Mr Allawi, the surprise choice as interim Prime Minister, could go on holding the job, for the same reason he got it in the first place: the main players can live with him. The most important of these is the US. “There is simply no one else on whom the National Assembly could reach consensus,” a senior official from a leading Shia party was quoted as saying. “Kurds would rather deal with Allawi than an Islamist Shia. So would Sunnis. We also realise that an Islamist Shia prime minister is a red line for the Americans.”
But Mr Allawi has shown that he looks first of all to Washington for instructions. He supported the assault on Fallujah, despite the bloodshed. Militarily he is dependent on the US army. This might not damage him in the eyes of many Iraqi voters if he had satisfied their desire for security or improved the supply of electricity and fuel.
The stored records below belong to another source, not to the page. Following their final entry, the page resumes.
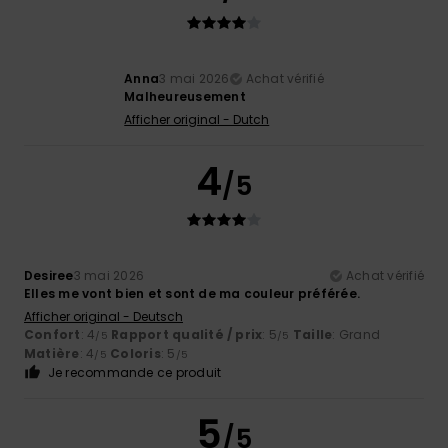
Anna
3 mai 2026
Achat vérifié
Malheureusement
Afficher original - Dutch
4
/5
Desiree
3 mai 2026
Achat vérifié
Elles me vont bien et sont de ma couleur préférée.
Afficher original - Deutsch
Confort
: 4
Rapport qualité / prix
: 5
Taille
: Grand
/5
/5
Matière
: 4
Coloris
: 5
/5
/5
Je recommande ce produit
5
/5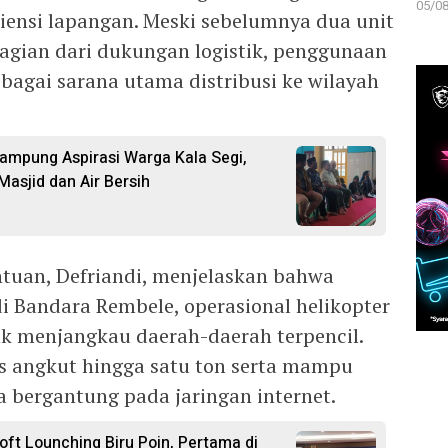
05/08
siensi lapangan. Meski sebelumnya dua unit
agian dari dukungan logistik, penggunaan
sebagai sarana utama distribusi ke wilayah
Tampung Aspirasi Warga Kala Segi,
asjid dan Air Bersih
tuan, Defriandi, menjelaskan bahwa
i Bandara Rembele, operasional helikopter
ntuk menjangkau daerah-daerah terpencil.
as angkut hingga satu ton serta mampu
a bergantung pada jaringan internet.
ft Lounching Biru Poin, Pertama di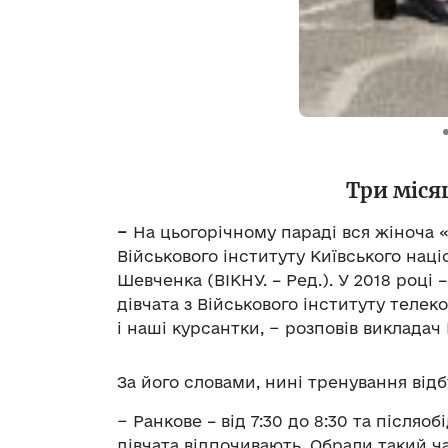
Три місяц
−
На цьогорічному параді вся жіноча
Військового інституту Київського наці
Шевченка (ВІКНУ. – Ред.). У 2018 році 
дівчата з Військового інституту телек
і наші курсантки, − розповів виклада
За його словами, нині тренування відб
− Ранкове – від 7:30 до 8:30 та післяо
дівчата відпочивають. Обрали такий ч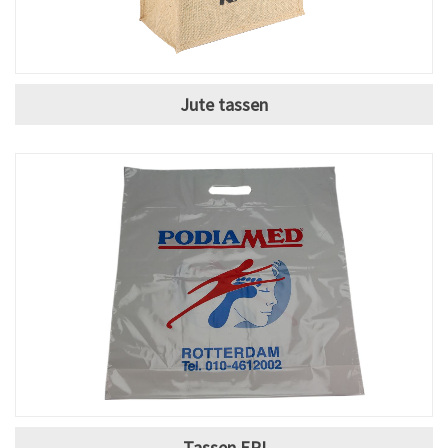
Jute tassen
Tassen EPI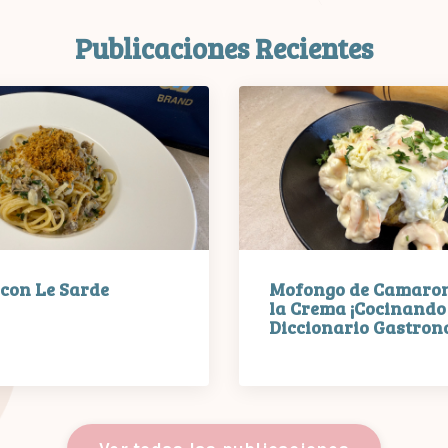
Publicaciones Recientes
 con Le Sarde
Mofongo de Camaron
la Crema ¡Cocinando 
Diccionario Gastrono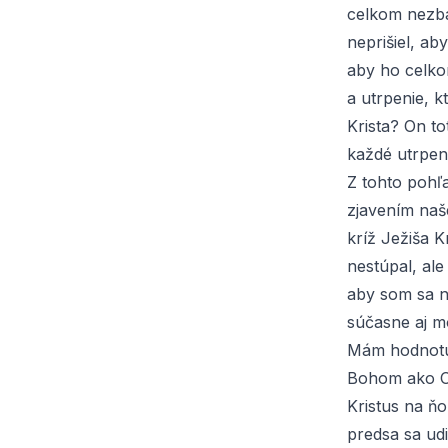
celkom nezba
neprišiel, ab
aby ho celkom
a utrpenie, k
Krista? On to
každé utrpen
Z tohto pohľ
zjavením naš
kríž Ježiša K
nestúpal, ale
aby som sa n
súčasne aj m
Mám hodnotu 
Bohom ako Ot
Kristus na ň
predsa sa udi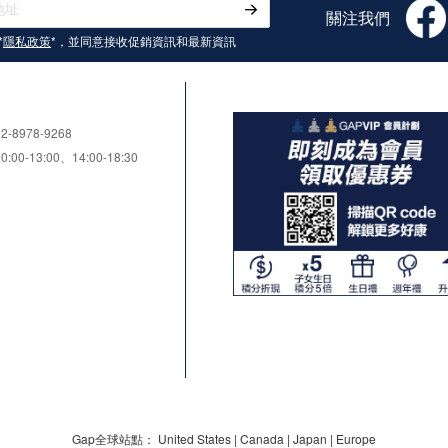
關注我們
*
隱私政策
*，並同意接收
促銷資訊和最新資訊
8978-9268
0-13:00、14:00-18:30
Gap全球站點：
United States
|
Canada
|
Japan
|
Europe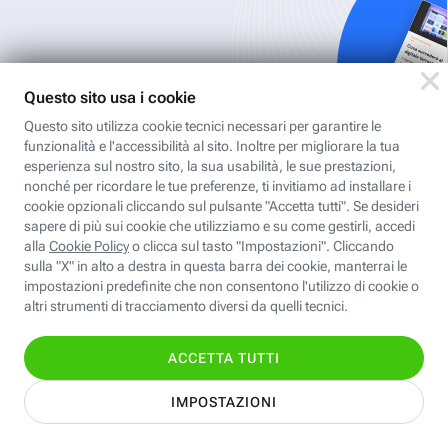
Iscriviti
all'area
personale
Per ricevere Newsletter, scaricare eBook,
creare playlist vocali e accedere ai corsi
della Fastweb Digital Academy a te
dedicati.
Leggi l'informativa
Unfortunately for him the shortages are getting worse.
The police and the National Guard lack legitimacy. Often they are not prepared to fight the resistance. During the uprising in Mosul last month, the insurgents captured 10 police stations, some of them simply by phoning ahead and telling the police to get out.
The problems for the US and the interim government will be largely unchanged after the election. The Sunni will not stop their uprising while the occupation continues. The government will still depend on American guns to defend it. The differences between the three main Iraqi communities are increasing, and the war will go on.